= Soldiers of the Sea =

1939 film by Frederic Ullman Jr.

The film

Soldiers of the Sea is a 1939 RKO-Pathe News two-reeler short subject narrative featuring the United States Marine Corps.

It was produced by Frederic Ullman Jr. and supervised by Frank Donovan. Through narration and film footage, the film shows and tells the history, mission statement, capabilities, equipment, and training of the United States Marines. Its musical score was provided by the United States Marine Band.

It was shown alongside feature films such as Five Came Back.

Many sequences of the film were used in RKO's Victor McLaglen and Edmund Lowe's 1941 comedy Call Out the Marines.

==Subject matter==
The film begins with an aerial view of Marine Corps Recruit Depot San Diego. Recruit Training and the Sea School of the Marines are shown along with sequences of rowing whaleboats, foot drill and bayonet fighting conducted by Lieutenant Colonel Anthony J. Drexel Biddle.

Marines are shown on shooting ranges firing M1903 Springfield rifles and M1917 Browning machine guns.
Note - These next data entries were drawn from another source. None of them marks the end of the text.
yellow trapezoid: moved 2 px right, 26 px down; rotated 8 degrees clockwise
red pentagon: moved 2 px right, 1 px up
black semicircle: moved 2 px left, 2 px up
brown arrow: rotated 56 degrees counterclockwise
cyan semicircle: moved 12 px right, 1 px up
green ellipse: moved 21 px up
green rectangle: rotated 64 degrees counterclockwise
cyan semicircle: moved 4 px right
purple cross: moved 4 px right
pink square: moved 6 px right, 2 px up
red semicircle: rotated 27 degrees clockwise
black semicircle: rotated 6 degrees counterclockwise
The machine gunners are shown firing at targets on the range held up by a visible Marine laying downrange of the weapon and an officer walking up to the firing weapon holding the target in his hand as the machine gun bullets hit it.

United States Marine Corps Aviation is featured with scenes of the VMF-2 squadron of Grumman F3F biplanes accompanied by narration of its increasing role and importance after the years.

The roles of Marines on the U.S. Navy's capital ships are discussed with scenes of a ship's detachment on an aircraft carrier.

The Fleet Marine Force is seen conducting an amphibious warfare landing operation. In addition to their portable 75mm M116 howitzers, the landing force has communications specialists calling for naval gunfire support from offshore ships as well as the onshore artillery by radio and flag semaphore. The advancing Marines demonstrate their expertise in military camouflage and chemical warfare.

The film ends with an inspection of the 6th Marine Regiment by Commandant of the Marine Corps Major General Thomas Holcomb and a military parade of the 2nd Marine Brigade featuring antiaircraft searchlights and guns.

==Availability==
The short is a feature of the DVD The Crucible: Making Marines for the 21st Century.